Jadi jangan lupa sebaiknya kita juga tanyakan dan mintakan awak kapal memenuhi ketentuan standar keamanan. Demi kenyamanan dan keselamatan kita sendiri.
Teman-teman punya pengalaman yang bisa dibagi terkait dengan prosedur keamanan saat menaiki kapal atau perahu (wisata)? Share yuuk di kolom comment/reply...
photo merupakan screenshot dari video yang diambil dengan IPhone 6 saat kami menyeberang menuju hutan Mangrove di Kawasan Pantai Karang Song Indramayu.
Salam,
Ophi Ziadah, 23 Juni 2018
Wah berarti kalah sama Kota Cilacap dong.

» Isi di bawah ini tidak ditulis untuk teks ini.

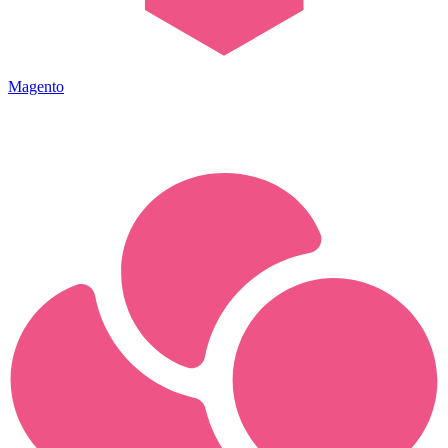
Magento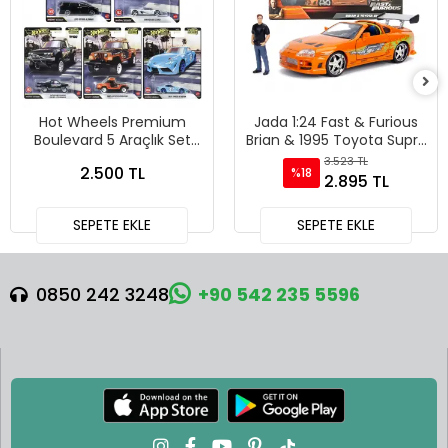
Hot Wheels Premium
Jada 1:24 Fast & Furious
Boulevard 5 Araçlık Set
Brian & 1995 Toyota Supra
151-155 - GJT68 978H
Diecast Model Araba -
3.523 TL
2.500 TL
%18
30738
2.895 TL
SEPETE EKLE
SEPETE EKLE
0850 242 3248
+90 542 235 5596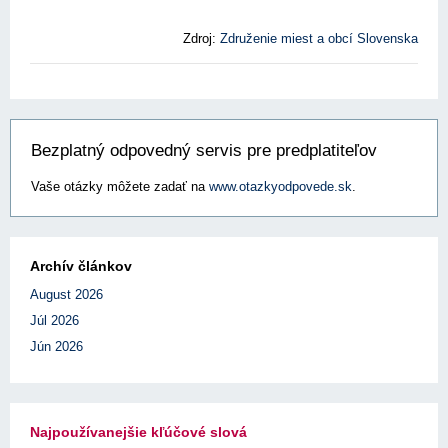
Zdroj:
Združenie miest a obcí Slovenska
Bezplatný odpovedný servis pre predplatiteľov
Vaše otázky môžete zadať na
www.otazkyodpovede.sk
.
Archív článkov
August 2026
Júl 2026
Jún 2026
Najpoužívanejšie kľúčové slová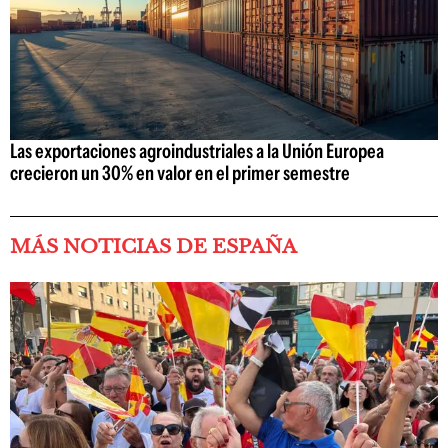
Las exportaciones agroindustriales a la Unión Europea
crecieron un 30% en valor en el primer semestre
MÁS NOTICIAS DE ESPAÑA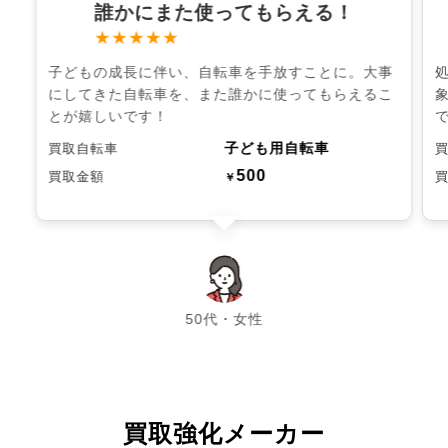
誰かにまた使ってもらえる！
★★★★★
子どもの成長に伴い、自転車を手放すことに。大事
にしてきた自転車を、また誰かに使ってもらえるこ
とが嬉しいです！
子ども用自転車
買取自転車
500
買取金額
￥
chevron_left
chevron_right
50代・女性
買取強化メーカー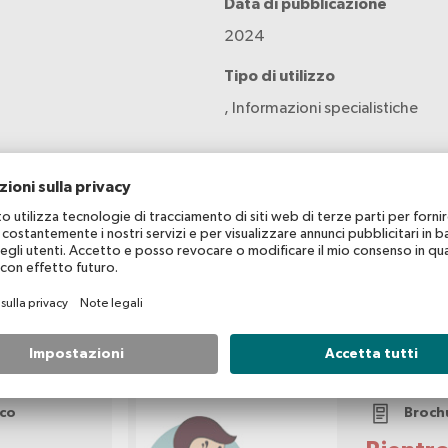
Data di pubblicazione
2024
Tipo di utilizzo
, Informazioni specialistiche
ico
Broch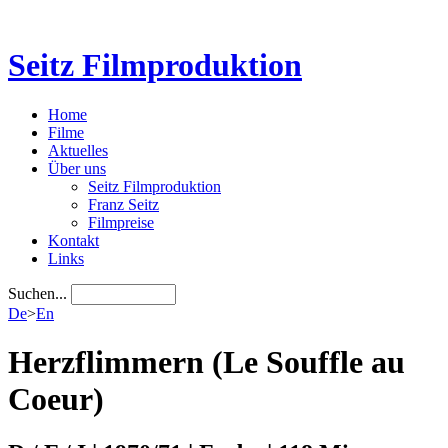
Seitz Filmproduktion
Home
Filme
Aktuelles
Über uns
Seitz Filmproduktion
Franz Seitz
Filmpreise
Kontakt
Links
Suchen...
De
>
En
Herzflimmern (Le Souffle au
Coeur)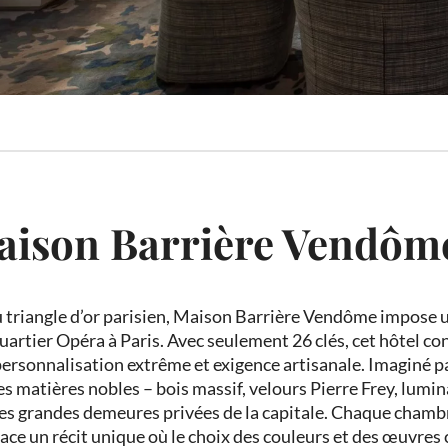
aison Barrière Vendôme
triangle d’or parisien, Maison Barrière Vendôme impose un
uartier Opéra à Paris. Avec seulement 26 clés, cet hôtel co
 personnalisation extrême et exigence artisanale. Imaginé pa
es matières nobles – bois massif, velours Pierre Frey, lum
les grandes demeures privées de la capitale. Chaque chamb
ce un récit unique où le choix des couleurs et des œuvres c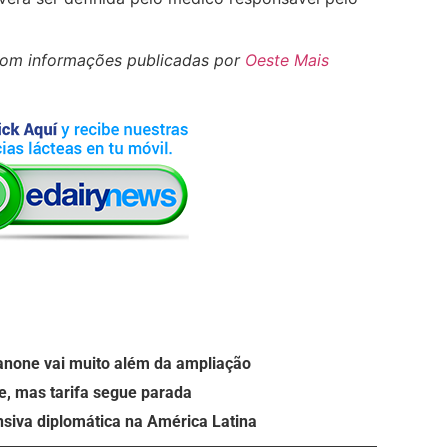
com informações publicadas por
Oeste Mais
anone vai muito além da ampliação
e, mas tarifa segue parada
nsiva diplomática na América Latina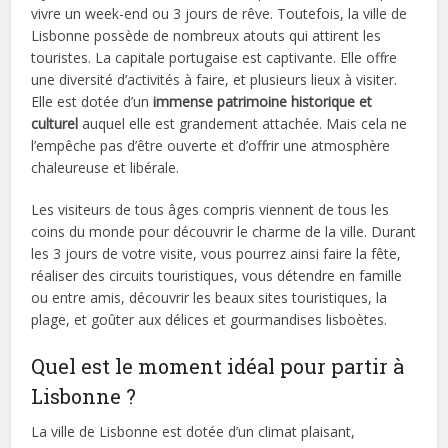
vivre un week-end ou 3 jours de rêve. Toutefois, la ville de
Lisbonne possède de nombreux atouts qui attirent les
touristes. La capitale portugaise est captivante. Elle offre
une diversité d’activités à faire, et plusieurs lieux à visiter.
Elle est dotée d’un
immense patrimoine historique et
culturel
auquel elle est grandement attachée. Mais cela ne
l’empêche pas d’être ouverte et d’offrir une atmosphère
chaleureuse et libérale.
Les visiteurs de tous âges compris viennent de tous les
coins du monde pour découvrir le charme de la ville. Durant
les 3 jours de votre visite, vous pourrez ainsi faire la fête,
réaliser des circuits touristiques, vous détendre en famille
ou entre amis, découvrir les beaux sites touristiques, la
plage, et goûter aux délices et gourmandises lisboètes.
Quel est le moment idéal pour partir à
Lisbonne ?
La ville de Lisbonne est dotée d’un climat plaisant,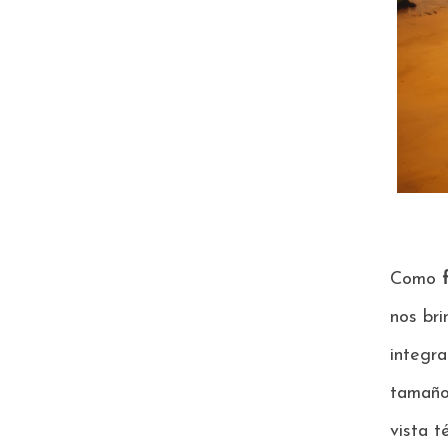
Como
nos bri
integr
tamaño
vista t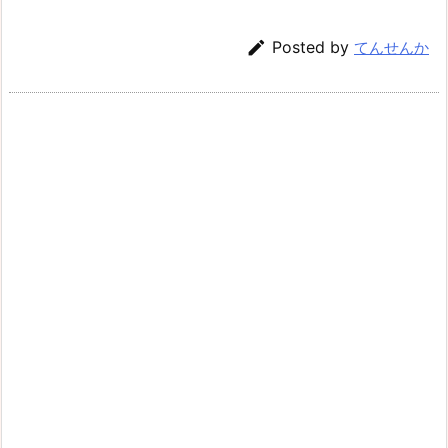

Posted by
てんせんか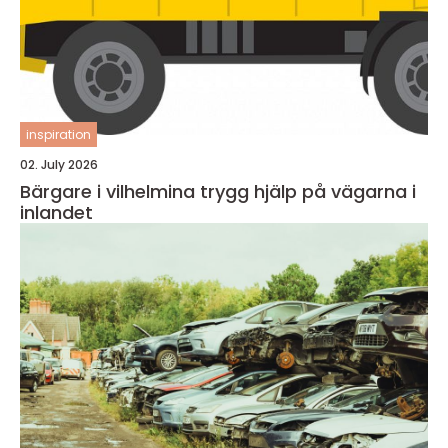
inspiration
02. July 2026
Bärgare i vilhelmina trygg hjälp på vägarna i
inlandet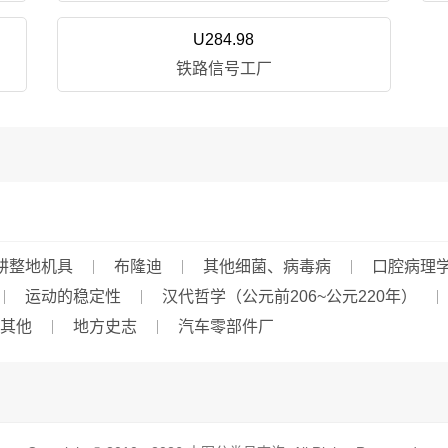
U284.98
铁路信号工厂
耕整地机具
布隆迪
其他细菌、病毒病
口腔病理
运动的稳定性
汉代哲学（公元前206~公元220年）
其他
地方史志
汽车零部件厂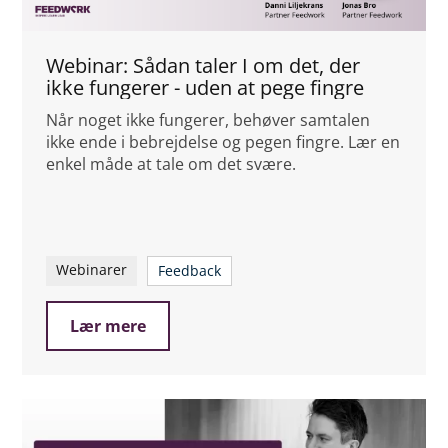
Webinar: Sådan taler I om det, der
ikke fungerer - uden at pege fingre
Når noget ikke fungerer, behøver samtalen
ikke ende i bebrejdelse og pegen fingre. Lær en
enkel måde at tale om det svære.
Webinarer
Feedback
Lær mere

Para pengangkut jasa perahu dari Pantai Teluk Penyu ke Pulau Nusakambangan malah selalu tersedia pelampung dan penumpang wajib memakainya. Padahal itu merupakan perahu nelayan
Walaaah aku kok lupa ya cantumin itu mas @tusroni, aku pernah juga nyebrang dr pantai teluk penyu ke nusakambangan. Tahun berapa ya waktu itu, 2015 deh dan saya gak dikasih pelampung juga.
Ini ceritanya pernah sy tulis di blog saya https://www.ophiziadah.com/2015/06/sisi-lain-pulau-nusakambangan.html
Berarti sekarang sudah dipakaikan pelampung ya, alhamdulillah klo gt
Sekarang selalu ditawarkan jika akan naik perahu untuk memakai pelampung
Yang ngeri waktu mau Gili Trawangan ombak besar malah ga ada pelampung.
Waktu ke karangsong saya juga sampai pilih pilih perahu mana yg kasih pelampung.
Iya teh ke Gili juga duli sy gak disediakan pelampung gak tahu klo sekarang ya
demi uang memang sering kali prosedur keamanan diabaikan ya mbak, miris lihatnya. seharusnya ini sudah jadi perhatian serius kita bersama
Iya klo pas kejadian sm kita, duuh deg degan luar biasa mba
Teledor pangkal kecelakaan.
Memang kalau safety itu diutamakan dan dilaksanakan akan lebih baik dan aman.
Cuma kadang Manusia sering mengabaikan nya.
Iya mas, kadang sy smp berpikir ya sombong kali kita niih kayak punya banyak nyawa aja ...
saya terlahir di pesisir tapi saya takut naik perahu
kalau tenggelam ga bisa berenang
Klo pakai alat pengaman spt pelampung sih gak masalah mba meski ga jago berenang...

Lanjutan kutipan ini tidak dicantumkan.